News Feature | August 8, 2016

Neural Dust Uses Ultrasound To Monitor Nerves In Real-Time

By Suzanne Hodsden

nerve mote
The sensor, three millimeters long and 1×1 millimeters in cross section, attached to a nerve fiber in a rat. Once implanted, the batteryless sensor is powered and the data read out by ultrasound. Photo courtesy of Ryan Neely/Berkeley News.

Scientists at the University of California, Berkeley (UCB) have shrunk biosensors to the size of a single grain of sand and, applying ultrasound to those sensors, can monitor nerves, muscles, or organs in real time. Successful in vivo studies using this “neural dust” in animals are the latest advance in the Defense Advanced Research Projects Agency ‘s (DARPA) Electrical Prescriptions (ElectRx) program, aimed at developing nanoscale devices for the minimally invasive management of chronic illness.

The UCB system provides electromyography (EMG) and electronystagmogram (ENG) recordings from a completely passive device that requires no batteries or wires to connect the device to surrounding tissues, the researchers told Berkeley News.  Each sensor is approximately one millimeter across and contains a piezoelectric crystal that converts ultrasound vibrations from outside the body into electricity to power the device. Nerve activity picked up by recording electrodes then changes the current and the vibration of the crystal, which then reflects the data back to the ultrasound receiving device.

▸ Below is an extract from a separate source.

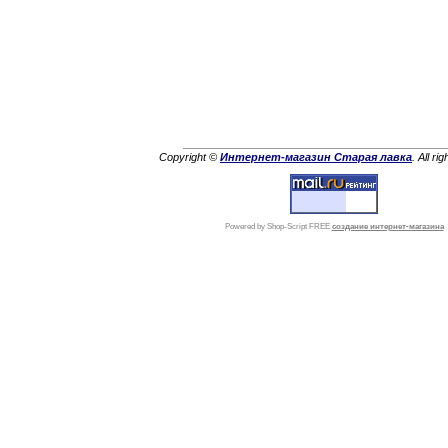
Copyright ©
Интернет-магазин Старая лавка
. All ri
Powered by Shop-Script FREE
создание интернет-магазина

The key to the device’s high-quality recordings is the use of ultrasound instead of radio frequency (RF), commonly used in similar devices. RF telemetry requires a great deal of power and suffers significant signal loss through biological tissue, while ultrasonic communication does not.  Because they require less power, ultrasonic biosensors can be made much smaller and placed deeper inside the body, said the scientists.

“Neural dust represents a radical departure from the traditional approach of using radio waves for wireless communication with implanted devices,” said  David Weber, project manager of ElectRx at DARPA, in a release. “By using ultrasound to communicate with the neural dust, the sensors can be made smaller and placed deeper inside the body, by needle injection or other non-surgical approaches.” 

In a study published in Neuron, UBC scientists — led by Michel Maharbiz and Jose Carmena — tested their tiny sensors in the nerve fibers of rats. Using several sensors at once, the scientists were able to achieve high-fidelity recordings  from many different sites within a nerve bundle, and they claim their results “highlight the potential” for ultrasound technology in the future of bioelectronics-based therapies.

“I think the long-term prospects for neural dust are not only within nerves and the brain, but much broader,” said Mahrabiz. “Having access to in-body telemetry has never been possible because there has been no way to put something super tiny super deep. But now I can take a speck of nothing and park it next to a nerve or organ, your GI tract or a muscle and read out the data.”

To date, DARPA has funneled $78.9 million dollars into the ElectRX program and has provided grants to seven research projects that submitted proposals last year.  According to Weber, the project is seeking to reframe the way we approach healthcare by viewing the human body as a system of electrical circuits.

DARPA recently provided $7.5 million in funding for Profusa’s implantable biosensor technology, capable of transmitting metabolic chemistry data for up to two years. The grant is expected to fund further developments that would monitor health signs of soldiers in the field for “greater mission efficiency.”